In the early 2010s, when Rees was starting the sport, preparation for training entailed packing a water bottle and tying a pair of shoelaces.
Despite her ability at age-group level, Rees explains she rarely, if ever, thought too closely about what success in athletics meant to her.
“The first memory I have of Banchory Stonehaven Athletics Club was going with my mum to pick up my brothers.
“I would wait outside the school hall and one of the coaches said: ‘Alisha, do you just want to join in on this one?’. I remember I was just wearing some khaki cargo pants and I think we were just running round the hall seeing how many times we can run around.
“I knew I was pretty quick, because I would win sports days all the time and I would beat the boys. I knew I was good at sprinting, but at that age I never thought: ‘where is this going to go’ – I was just enjoying it and taking it one session at a time.”
Exposure to local competitions, too, saw Rees continue to progress – but even when she found herself being driven to Perth, Dundee, and Inverness seemingly every weekend, clubmates and team spirit played a huge role in wedding her to the sport at an age when many teenagers fall by the wayside.
“I remember doing Women’s Leagues and I always remember going to Edinburgh for one competition – I’d played football the day before, I’d gone to a sleepover and I was absolutely knackered so I didn’t run that well.
“But I thought that’s just what you did. I was happy to go there, run, see your friends – it was just a good time.
“I would do literally every event possible, but it would be funny because you would throw a shot put and just go back into your line and chat for 10 minutes until someone told you it was your go again. It is really fun to look back and see how far I’ve come. They were really good times for me in the sport.”
Acclimatising to Loughborough, where Rees began her university studies in 2017, proved to be one of the biggest challenges following her relatively straightforward career while she was based in Aberdeenshire.
During summer months, Rees had been used to training on a former lavender field, Banchory’s Alexander Park, before heading to Banchory Primary’s school hall during the winter.
But after moving to Loughborough’s world class facilities – where walking past an Olympic medallist or a world champion in the corridor is the norm – Rees started to feel a kind of pressure she hadn’t felt before.
“It was a huge, huge change I had to make and it was really difficult. The training was a lot harder.
“In Banchory, I would turn up at 6.30pm in the evening and I would leave at 8pm.
“In Loughborough, I’m at the track at 9am and I don’t leave until after midday sometimes.
“It was a really big adjustment to go from being a club athlete to being borderline professional.”

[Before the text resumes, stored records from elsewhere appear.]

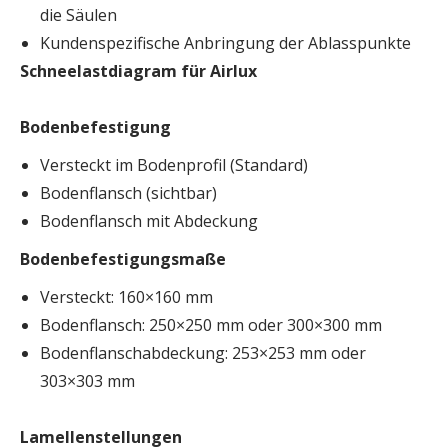
die Säulen
Kundenspezifische Anbringung der Ablasspunkte
Schneelastdiagram für Airlux
Bodenbefestigung
Versteckt im Bodenprofil (Standard)
Bodenflansch (sichtbar)
Bodenflansch mit Abdeckung
Bodenbefestigungsmaße
Versteckt: 160×160 mm
Bodenflansch: 250×250 mm oder 300×300 mm
Bodenflanschabdeckung: 253×253 mm oder
303×303 mm
Lamellenstellungen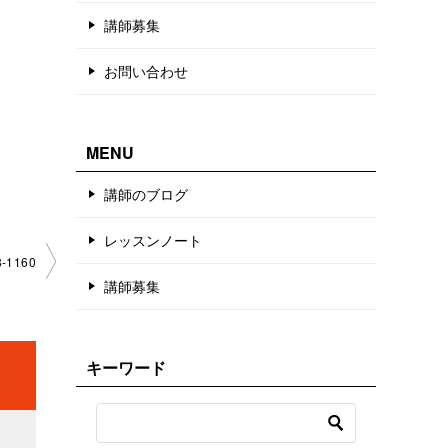
講師募集
お問い合わせ
MENU
講師のブログ
レッスンノート
-1160
講師募集
キーワード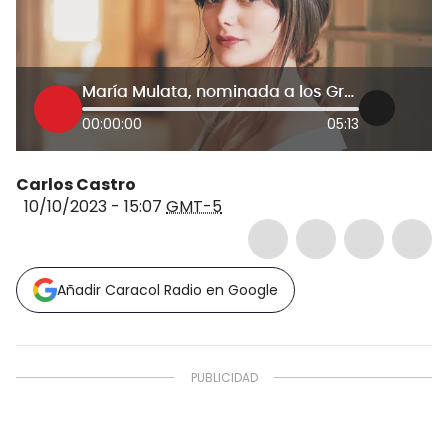
María Mulata, nominada a los Grammy Latinos con "Colcha de retazos"
00:00:00
05:13
Carlos Castro
10/10/2023 - 15:07
GMT-5
Añadir Caracol Radio en Google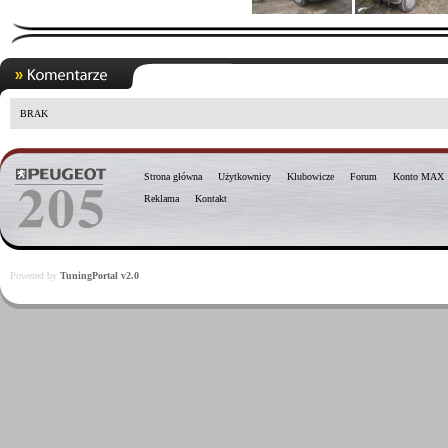
BRAK
Strona główna
Użytkownicy
Klubowicze
Forum
Konto MAX
Reklama
Kontakt
Powered by
TuningPortal v2.0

Adapting to her new set-up took years, and the success was by no means instant.
Despite managing to compete each season, academic pressures and injuries saw her performances falter.
Perseverance has certainly played its part in Rees’s stellar 2022 season, but support from training partners, her coach, and a sports psychologist has been crucial, too, in helping her find meaning in athletics.
Emboldened by a Scottish record set as recently as Sunday, Rees is now ready to attack the Birmingham Commonwealth Games with the same relish and vigour she showed when gliding round Alexander Park athletics track as a carefree teenager.
“I’ve just got to prepare like I would for any competition – just try and not do too many things differently and stick to what you know,” she said. “I’ll remind myself that I’ve got here, I deserve to be here, and, because I deserve to be here, I’m going to perform like I should.
“Obviously it’s massive, but I’ll just think of it as another race.”